Sánchez se va dos semanas de vacaciones en Navidad: sin agenda pública y con el PSOE en crisis interna
Pedro Sánchez cerró esta semana la puerta de La Moncloa y abrió, oficialmente, el paréntesis navideño. Lo hizo con un gesto ya habitual: la videoconferencia con las tropas españolas desplegadas en misiones internacionales de paz y ayuda humanitaria.
A partir de ahí, silencio. Según confirman fuentes gubernamentales a distintos medios, el presidente no tendrá agenda pública durante dos semanas, hasta el 6 de enero, fecha en la que reaparecerá en la Pascua Militar, el acto que cada año preside el Rey.
No es una ausencia improvisada, pero sí más temprana que en ejercicios anteriores. En los últimos años, Sánchez había reservado los días previos a Nochevieja para su tradicional rueda de prensa de balance anual. En 2023 y 2022 compareció el 27 de diciembre; en 2021 y 2020, el 29. En 2024 adelantó el balance al día 23.

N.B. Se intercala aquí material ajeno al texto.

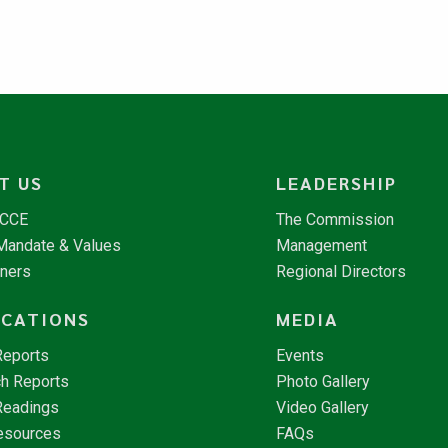
T US
LEADERSHIP
NCCE
The Commission
 Mandate & Values
Management
tners
Regional Directors
ICATIONS
MEDIA
Reports
Events
h Reports
Photo Gallery
Readings
Video Gallery
esources
FAQs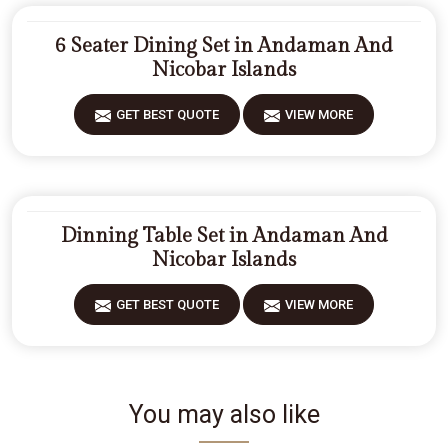
6 Seater Dining Set in Andaman And
Nicobar Islands
GET BEST QUOTE
VIEW MORE
Dinning Table Set in Andaman And
Nicobar Islands
GET BEST QUOTE
VIEW MORE
You may also like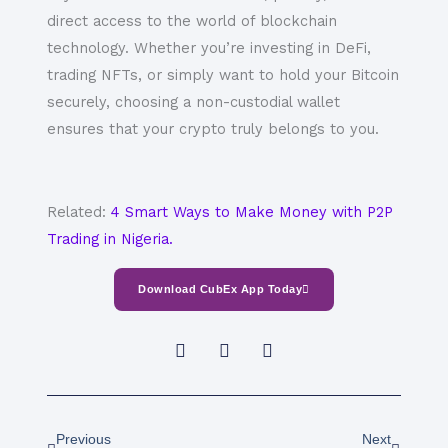
direct access to the world of blockchain
technology. Whether you’re investing in DeFi,
trading NFTs, or simply want to hold your Bitcoin
securely, choosing a
non-custodial wallet
ensures that your crypto truly belongs to you.
Related:
4 Smart Ways to Make Money with P2P
Trading in Nigeria.
Download CubEx App Today
Prev
Next
Previous
Next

Este año lo hizo antes que nunca: el 15 de diciembre, anticipando vacaciones y evitando una comparecencia pública posterior al mal resultado del PSOE en las elecciones extremeñas, que ya entonces pronosticaban todas las encuestas salvo el CIS.
Desde entonces, la actividad pública del presidente ha sido mínima. El pasado lunes se limitó a una breve declaración institucional para anunciar dos cambios en el Ejecutivo: la designación de Elma Saiz como nueva portavoz del Gobierno, en sustitución de Pilar Alegría, y el nombramiento de Milagros Tolón como ministra de Educación, Formación Profesional y Deportes.

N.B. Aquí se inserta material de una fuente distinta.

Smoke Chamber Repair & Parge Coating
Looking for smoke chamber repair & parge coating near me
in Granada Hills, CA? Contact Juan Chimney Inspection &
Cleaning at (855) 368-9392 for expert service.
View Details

Silencio sobre el descanso y tradición personal
Desde Moncloa insisten en que no informan sobre la agenda privada del jefe del Ejecutivo, ni siquiera para confirmar si pasará parte de las vacaciones en la residencia oficial de La Mareta, en Lanzarote. Lo que sí es conocido es que Sánchez suele aprovechar estas fechas para viajar al Pirineo, donde practica deportes de nieve y bicicleta de montaña, aficiones que comparte con su esposa, Begoña Gómez.

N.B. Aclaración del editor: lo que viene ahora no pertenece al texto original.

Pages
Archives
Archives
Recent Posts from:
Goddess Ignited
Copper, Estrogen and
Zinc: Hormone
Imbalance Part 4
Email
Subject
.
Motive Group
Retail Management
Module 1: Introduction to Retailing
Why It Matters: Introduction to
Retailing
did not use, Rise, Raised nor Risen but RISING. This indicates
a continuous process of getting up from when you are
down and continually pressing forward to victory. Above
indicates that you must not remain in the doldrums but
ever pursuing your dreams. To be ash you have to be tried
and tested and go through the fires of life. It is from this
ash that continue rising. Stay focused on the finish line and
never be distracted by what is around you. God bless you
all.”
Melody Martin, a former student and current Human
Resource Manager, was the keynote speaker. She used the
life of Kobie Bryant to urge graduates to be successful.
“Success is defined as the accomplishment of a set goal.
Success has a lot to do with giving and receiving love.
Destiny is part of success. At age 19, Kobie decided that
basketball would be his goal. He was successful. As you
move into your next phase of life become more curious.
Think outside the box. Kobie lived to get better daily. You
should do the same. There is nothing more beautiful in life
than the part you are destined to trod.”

El año pasado estuvo en la estación de esquí de Cerler, la más alta del Pirineo aragonés. Una circunstancia que este año adquiere lectura política: Aragón se encuentra en plena precampaña electoral, con comicios autonómicos previstos para el 8 de febrero y con un panorama poco favorable para el PSOE, cuya candidata es Pilar Alegría. Todas las encuestas apuntan a una clara victoria del actual presidente autonómico, Jorge Azcón, aunque sin mayoría absoluta.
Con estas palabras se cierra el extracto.